Well, colour me impressed. First Property Group has pulled off a textbook turnaround, swinging from a £4.41 million loss last year to a £3.03 million profit in FY 2025. It’s the kind of pivot that makes you sit up and take notice—especially in today’s capricious property market.
The Anatomy of a Turnaround
So, how did they do it? Three factors stand out:
- Impairment Relief: A stark reduction in property write-downs (£0.24m vs. £3.75m in FY24), particularly on their Polish assets.
- Fprop Phoenix Lift: Their 23% stake in Fprop Phoenix delivered a £1.73m valuation surge.
- Ruthless Cost-Cutting: Axing £650k in annual overheads—proof that surgical efficiency moves the needle.
The September 2024 open offer raised £2.96m (underwritten by the CEO and Chairman, no less), funding deferred payments on Warsaw’s Blue Tower and tenant incentives. Confidence or calculated gamble? Either way, it worked.
Debt, Liquidity & Leverage
First Property didn’t just grow profits—they fortified the balance sheet:
- Gross debt slashed by 12% (£24.37m), net debt down 15% (£19.55m).
- Cash nudged up to £4.82m, despite £1.97m deployed for Blue Tower liabilities.
- Gearing (at market value) dropped to 31.5% from 38.3%—breathing room secured.
One red flag: their Gdynia office faced administration post-year-end. But with debt non-recourse and asset value matching liabilities, contagion risk looks contained. Still, one to watch.

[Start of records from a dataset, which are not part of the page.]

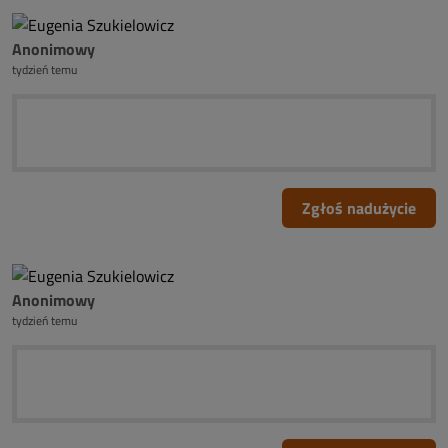
Anonimowy
tydzień temu
Zgłoś nadużycie
Anonimowy
tydzień temu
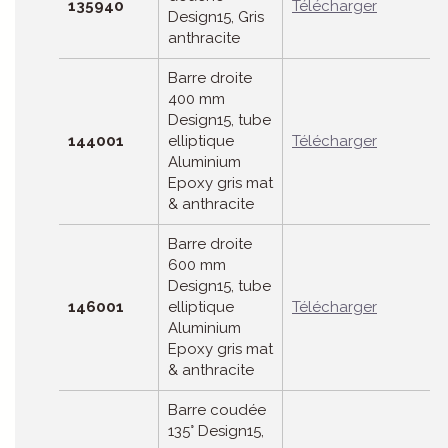
135940
Télécharger
Design15, Gris
anthracite
Barre droite
400 mm
Design15, tube
144001
elliptique
Télécharger
Aluminium
Epoxy gris mat
& anthracite
Barre droite
600 mm
Design15, tube
146001
elliptique
Télécharger
Aluminium
Epoxy gris mat
& anthracite
Barre coudée
135° Design15,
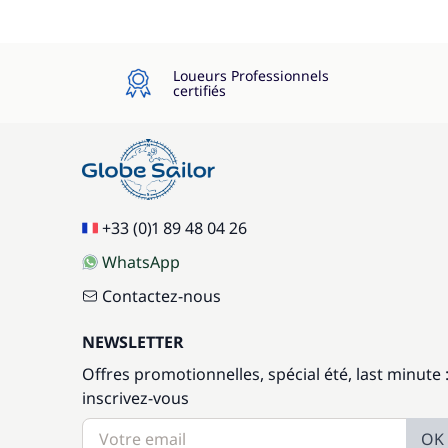
Loueurs Professionnels
certifiés
+33 (0)1 89 48 04 26
WhatsApp
Contactez-nous
NEWSLETTER
Offres promotionnelles, spécial été, last minute 
inscrivez-vous
OK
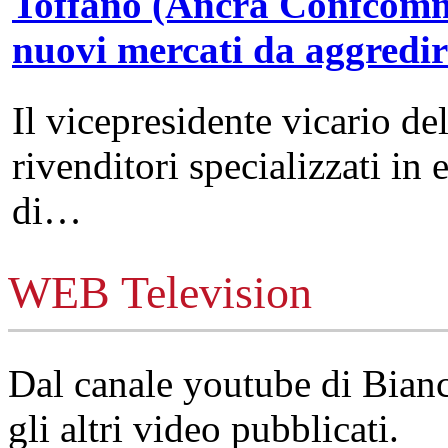
Toffano (Ancra Confcommer
nuovi mercati da aggredi
Il vicepresidente vicario de
rivenditori specializzati in 
di…
WEB Television
Dal canale youtube di Bia
gli altri video pubblicati.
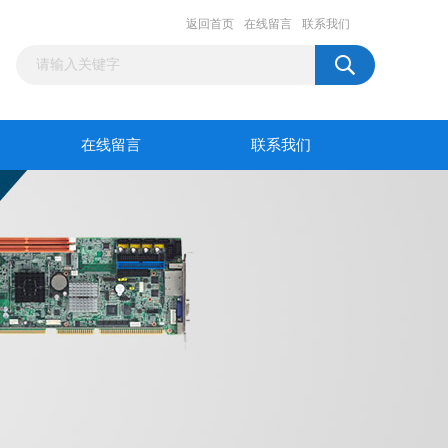
返回首页
在线留言
联系我们
在线留言
联系我们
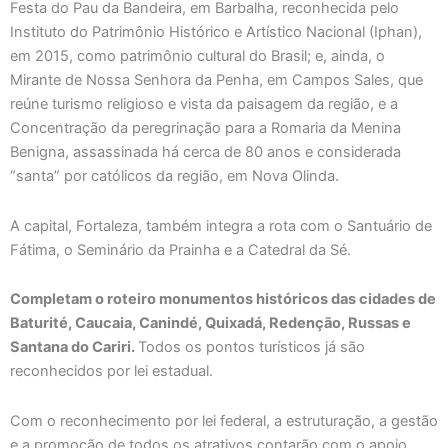
Festa do Pau da Bandeira, em Barbalha, reconhecida pelo
Instituto do Patrimônio Histórico e Artístico Nacional (Iphan),
em 2015, como patrimônio cultural do Brasil; e, ainda, o
Mirante de Nossa Senhora da Penha, em Campos Sales, que
reúne turismo religioso e vista da paisagem da região, e a
Concentração da peregrinação para a Romaria da Menina
Benigna, assassinada há cerca de 80 anos e considerada
“santa” por católicos da região, em Nova Olinda.
A capital, Fortaleza, também integra a rota com o Santuário de
Fátima, o Seminário da Prainha e a Catedral da Sé.
Completam o roteiro monumentos históricos das cidades de
Baturité, Caucaia, Canindé, Quixadá, Redenção, Russas e
Santana do Cariri.
Todos os pontos turísticos já são
reconhecidos por lei estadual.
Com o reconhecimento por lei federal, a estruturação, a gestão
e a promoção de todos os atrativos contarão com o apoio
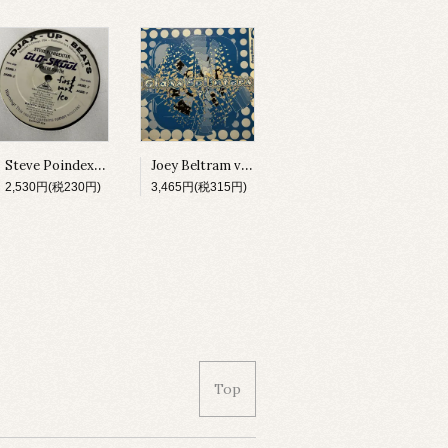
Steve Poindexter & Kareem Smith / Old-Skool [DJAX-UP-328][2000]
Joey Beltram vs. Technasia / The Start It Up (Remix) [GLASS001][2000]
2,530円(税230円)
3,465円(税315円)
Top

Fund Management: Shrinking AUM, Strategic Reshuffle
Third-party AUM fell to £164m (from £222m), but don’t mistake this for retreat. The decline stems from deliberate asset sales—£63.1m of UK properties liquidated across four funds. Crucially:
- Weighted fund contract terms lengthened to 3.4 years (from 1.9 years).
- Fee income stabilized at £1.2m annually, with cost cuts lifting divisional profit 27% to £1.04m.
Direct Assets: The Polish Engine
Seven directly owned properties (six in Poland, one in Romania) now valued at £56.04m. Blue Tower dominates—54% of the portfolio’s market value. Vacancy rates sit at 29.8%, but exclude Gdynia, and that drops to 9.7%. Leasing up the remaining 2,800 sqm could boost NOI by €500k annually—low-hanging fruit.
Outlook: Cautious Green Shoots
CEO Ben Habib’s tone is measured but optimistic: “We appear to be close to the bottom of the cycle.” Office markets remain battered, but Poland’s 3% GDP growth and falling interest rates (5.25% → 4.5% forecast) offer tailwinds. In the UK, he’s eyeing “interesting deals” in a buyer’s market.
No dividend (again), but that’s prudent—preserving cash for debt management and opportunistic acquisitions makes sense.
The Bottom Line
First Property’s rebound isn’t luck—it’s disciplined execution. They’ve trimmed fat, managed leverage, and played their Polish strength. The road ahead? Bumpy, but navigable. For investors, this is a story of resilience with optionality: upside if leasing accelerates or Central European sentiment improves. One for the watchlist, absolutely.